Anti-Terror-Kampf
De Maizière plant ärztliche Schweigepflicht aufzuweichen

Als Reaktion auf die Terroranschläge in Deutschland will Thomas de Maizière auch Änderungen bei der ärztlichen Schweigepflicht durchsetzen. Die Koalition solle Abschiebungen beschleunigen und Ermittlungen erleichtern.

BerlinBundesinnenminister Thomas de Maizière (CDU) will offenbar noch vor der Bundestagswahl im kommenden Jahr neue Maßnahmen zum Anti-Terror-Kampf verabschieden lassen.
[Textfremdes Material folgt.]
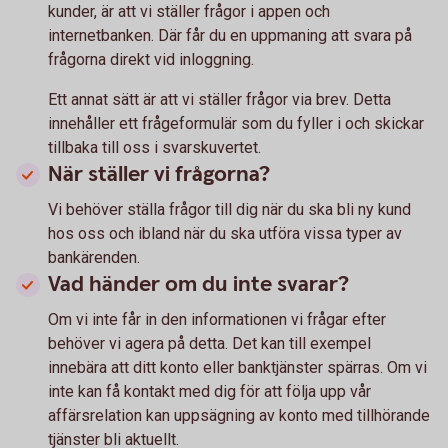
kunder, är att vi ställer frågor i appen och
internetbanken. Där får du en uppmaning att svara på
frågorna direkt vid inloggning.
Ett annat sätt är att vi ställer frågor via brev. Detta
innehåller ett frågeformulär som du fyller i och skickar
tillbaka till oss i svarskuvertet.
När ställer vi frågorna?
Vi behöver ställa frågor till dig när du ska bli ny kund
hos oss och ibland när du ska utföra vissa typer av
bankärenden.
Vad händer om du inte svarar?
Om vi inte får in den informationen vi frågar efter
behöver vi agera på detta. Det kan till exempel
innebära att ditt konto eller banktjänster spärras. Om vi
inte kan få kontakt med dig för att följa upp vår
affärsrelation kan uppsägning av konto med tillhörande
tjänster bli aktuellt.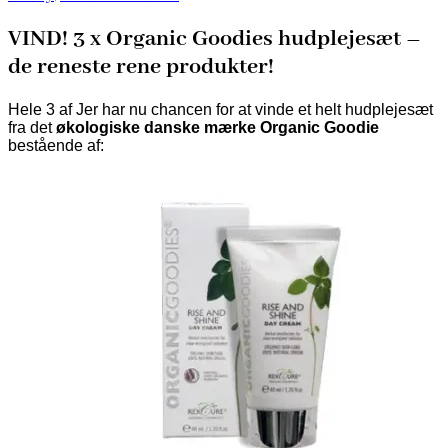
VIND! 3 x Organic Goodies hudplejesæt –
de reneste rene produkter!
Hele 3 af Jer har nu chancen for at vinde et helt hudplejesæt
fra det
økologiske danske mærke Organic Goodie
bestående af: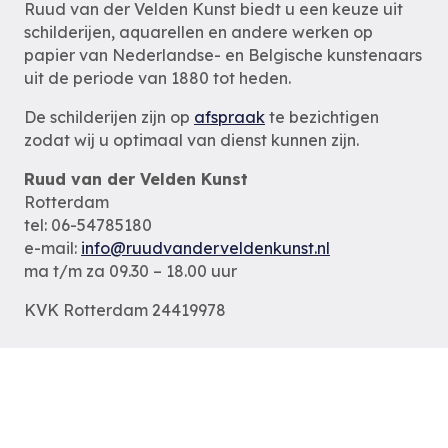
Ruud van der Velden Kunst biedt u een keuze uit
schilderijen, aquarellen en andere werken op
papier van Nederlandse- en Belgische kunstenaars
uit de periode van 1880 tot heden.
De schilderijen zijn op
afspraak
te bezichtigen
zodat wij u optimaal van dienst kunnen zijn.
Ruud van der Velden Kunst
Rotterdam
tel: 06-54785180
e-mail:
info@ruudvanderveldenkunst.nl
ma t/m za 09.30 – 18.00 uur
KVK Rotterdam 24419978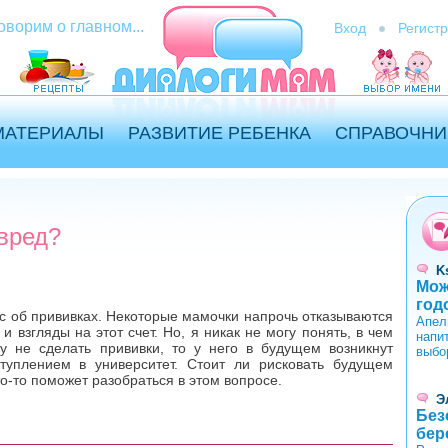
оворим о главном...
Вход
Регист
МАТЕРИАЛЫ
РАЗВИТИЕ РЕБЕНКА
СПРАВОЧНИ
 вред?
K
Мож
год
ос об прививках. Некоторые мамочки напрочь отказываются
Апел
и взгляды на этот счет. Но, я никак не могу понять, в чем
напи
 не сделать прививки, то у него в будущем возникнут
выбо
туплением в университет. Стоит ли рисковать будущем
о-то поможет разобраться в этом вопросе.
Э
Без
бер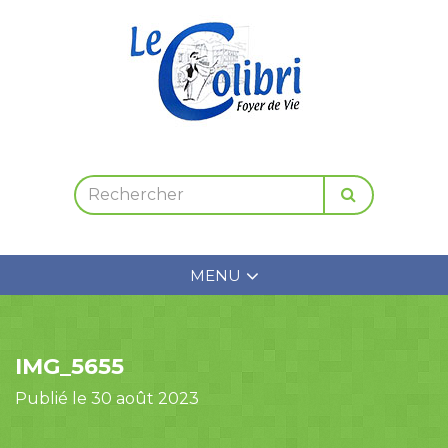
MENU
IMG_5655
Publié le 30 août 2023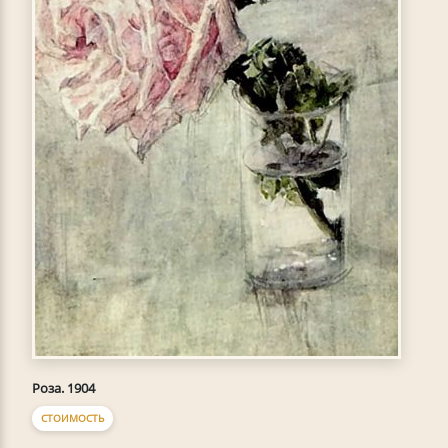
Роза. 1904
СТОИМОСТЬ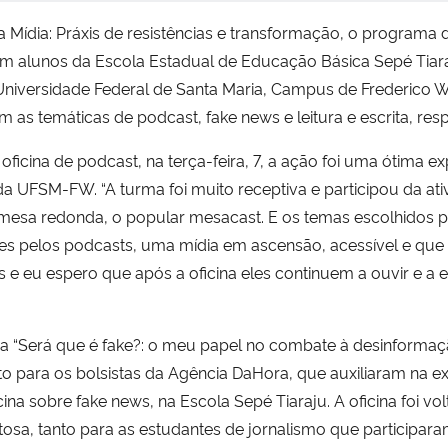
 Mídia: Práxis de resistências e transformação, o programa
om alunos da Escola Estadual de Educação Básica Sepé Tiara
 Universidade Federal de Santa Maria, Campus de Frederico 
 as temáticas de podcast, fake news e leitura e escrita, re
ficina de podcast, na terça-feira, 7, a ação foi uma ótima e
da UFSM-FW. “A turma foi muito receptiva e participou da at
esa redonda, o popular mesacast. E os temas escolhidos p
es pelos podcasts, uma mídia em ascensão, acessível e que 
 e eu espero que após a oficina eles continuem a ouvir e a e
na “Será que é fake?: o meu papel no combate à desinformaçã
to para os bolsistas da Agência DaHora, que auxiliaram na e
ina sobre fake news, na Escola Sepé Tiaraju. A oficina foi vo
osa, tanto para as estudantes de jornalismo que participara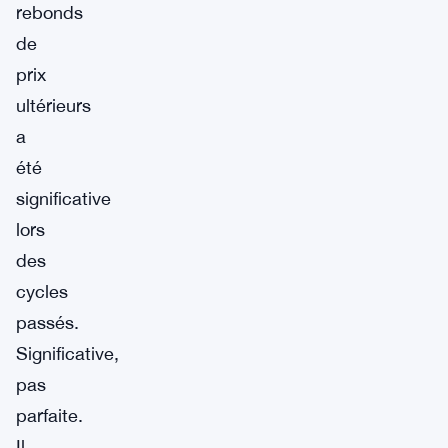
rebonds
de
prix
ultérieurs
a
été
significative
lors
des
cycles
passés.
Significative,
pas
parfaite.
Il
Bereits am Donnerstag wolle der Minister ein Paket neuer Maßnahmen vorstellen, welche die Koalition auch ohne Zustimmung des Bundesrats in Kraft setzen könnte, berichteten "Kölner Stadt-Anzeiger" und "Bild" (Mittwochsausgaben). Es gehe dabei unter anderem um die schnellere Abschiebung nicht anerkannter Flüchtlinge und um Lockerungen beim Datenschutz.
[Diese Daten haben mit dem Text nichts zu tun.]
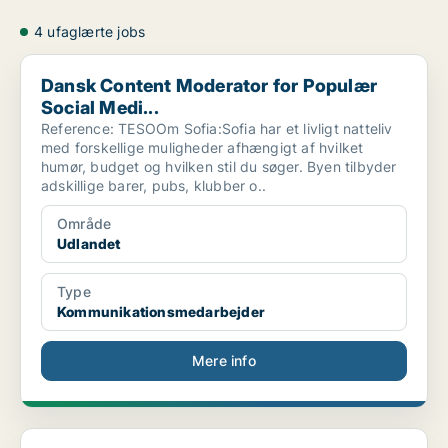
4 ufaglærte jobs
Dansk Content Moderator for Populær Social Medi...
Dansk Content Moderator for Populær
Social Medi...
Reference: TESOOm Sofia:Sofia har et livligt natteliv
med forskellige muligheder afhængigt af hvilket
humør, budget og hvilken stil du søger. Byen tilbyder
adskillige barer, pubs, klubber o..
Område
Udlandet
Type
Kommunikationsmedarbejder
Mere info
Danish Content Moderator - Thessaloniki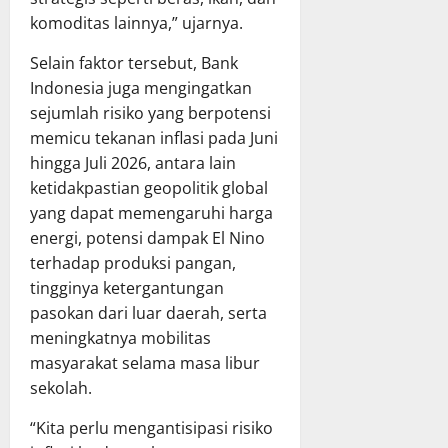
komoditas lainnya,” ujarnya.
Selain faktor tersebut, Bank
Indonesia juga mengingatkan
sejumlah risiko yang berpotensi
memicu tekanan inflasi pada Juni
hingga Juli 2026, antara lain
ketidakpastian geopolitik global
yang dapat memengaruhi harga
energi, potensi dampak El Nino
terhadap produksi pangan,
tingginya ketergantungan
pasokan dari luar daerah, serta
meningkatnya mobilitas
masyarakat selama masa libur
sekolah.
“Kita perlu mengantisipasi risiko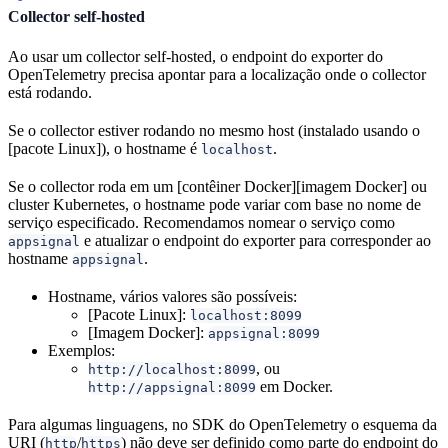
Collector self-hosted
Ao usar um collector self-hosted, o endpoint do exporter do
OpenTelemetry precisa apontar para a localização onde o collector
está rodando.
Se o collector estiver rodando no mesmo host (instalado usando o
[pacote Linux]), o hostname é
.
localhost
Se o collector roda em um [contêiner Docker][imagem Docker] ou
cluster Kubernetes, o hostname pode variar com base no nome de
serviço especificado. Recomendamos nomear o serviço como
e atualizar o endpoint do exporter para corresponder ao
appsignal
hostname
.
appsignal
Hostname, vários valores são possíveis:
[Pacote Linux]:
localhost:8099
[Imagem Docker]:
appsignal:8099
Exemplos:
, ou
http://localhost:8099
em Docker.
http://appsignal:8099
Para algumas linguagens, no SDK do OpenTelemetry o esquema da
URI (
/
) não deve ser definido como parte do endpoint do
http
https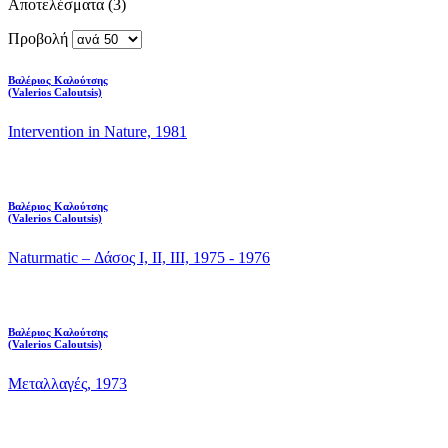
Αποτελέσματα (3)
Προβολή
Βαλέριος Καλούτσης
(Valerios Caloutsis)
Intervention in Nature, 1981
Βαλέριος Καλούτσης
(Valerios Caloutsis)
Naturmatic – Δάσος Ι, ΙΙ, ΙΙΙ, 1975 - 1976
Βαλέριος Καλούτσης
(Valerios Caloutsis)
Μεταλλαγές, 1973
De Maizière plane mit dem Vorstoß einen "größeren Aufschlag", zitierte der "Kölner Stadt-Anzeiger" einen Unionspolitiker. Teil des Maßnahmenpakets mit dem Titel "Erhöhung der Sicherheit in Deutschland" seien Regelungen zur Vorratsdatenspeicherung sowie zur Beschränkung der Duldung von Flüchtlingen, die ihre Abschiebung gezielt verhinderten.

Ausländische "Gefährder" und straffällige, ausreisepflichtige Ausländer sollten schneller abgeschoben werden können, berichtete die "Bild". Dazu wolle de Maizière einen neuen Grund für Abschiebungen einführen - "die Gefährdung der öffentlichen Sicherheit".

Sowohl für ausländische Gefährder als auch für straffällige, ausreisepflichtige Ausländer solle künftig das Schnellverfahren bei Asylantrag und Abschiebung gelten. Die Pläne des Innenministeriums sähen dabei auch vor, dass Menschen, die sich ihrer Abschiebung widersetzen oder sie mutwillig verzögern, das Bleiberecht entzogen werde, berichtete "Bild".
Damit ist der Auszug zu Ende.